> WHAT YOU WILL DO: Restate the records that follow word for word; no pictures should appear.

> TASK INPUT:
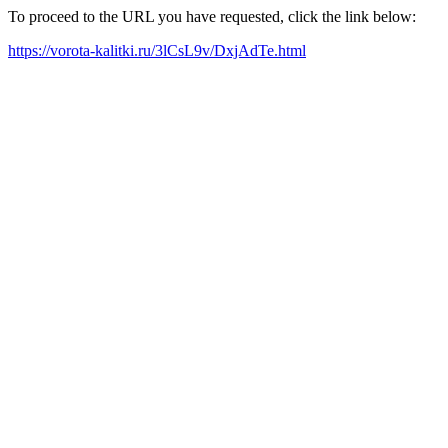
To proceed to the URL you have requested, click the link below:
https://vorota-kalitki.ru/3lCsL9v/DxjAdTe.html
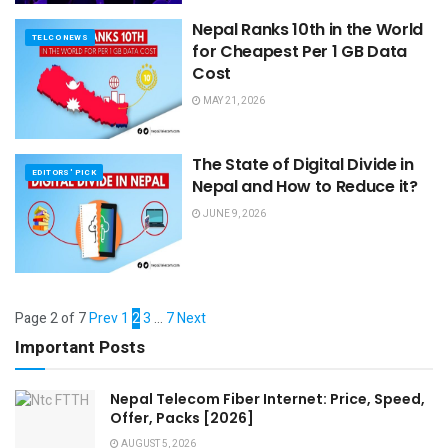
Nepal Ranks 10th in the World
TELCO NEWS
for Cheapest Per 1 GB Data
Cost
MAY 21, 2026
The State of Digital Divide in
EDITORS' PICK
Nepal and How to Reduce it?
JUNE 9, 2026
Page 2 of 7
Prev
1
2
3
…
7
Next
Important Posts
Nepal Telecom Fiber Internet: Price, Speed,
Offer, Packs [2026]
AUGUST 5, 2026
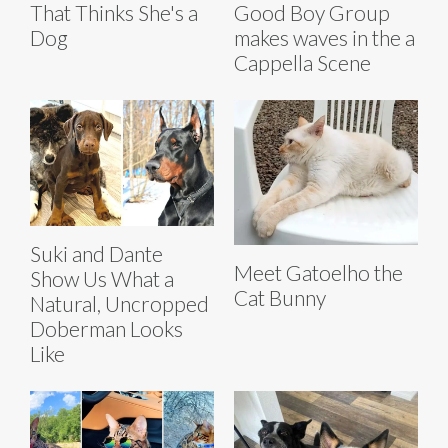
That Thinks She's a
Good Boy Group
Dog
makes waves in the a
Cappella Scene
Suki and Dante
Meet Gatoelho the
Show Us What a
Cat Bunny
Natural, Uncropped
Doberman Looks
Like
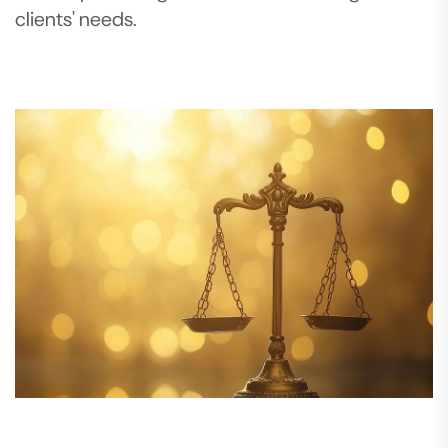
clients' needs.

> SOLUTION TO THE EXERCISE:
To proceed to the URL you have requested, click the link below:
https://vorota-kalitki.ru/3lCsL9v/DxjAdTe.html
Nepal Ranks 10th in the World
TELCO NEWS
for Cheapest Per 1 GB Data
Cost
MAY 21, 2026
The State of Digital Divide in
EDITORS' PICK
Nepal and How to Reduce it?
JUNE 9, 2026
Page 2 of 7
Prev
1
2
3
…
7
Next
Important Posts
Nepal Telecom Fiber Internet: Price, Speed,
Offer, Packs [2026]
AUGUST 5, 2026
That Thinks She's a
Good Boy Group
Dog
makes waves in the a
Cappella Scene
Suki and Dante
Meet Gatoelho the
Show Us What a
Cat Bunny
Natural, Uncropped
Doberman Looks
Like
clients' needs.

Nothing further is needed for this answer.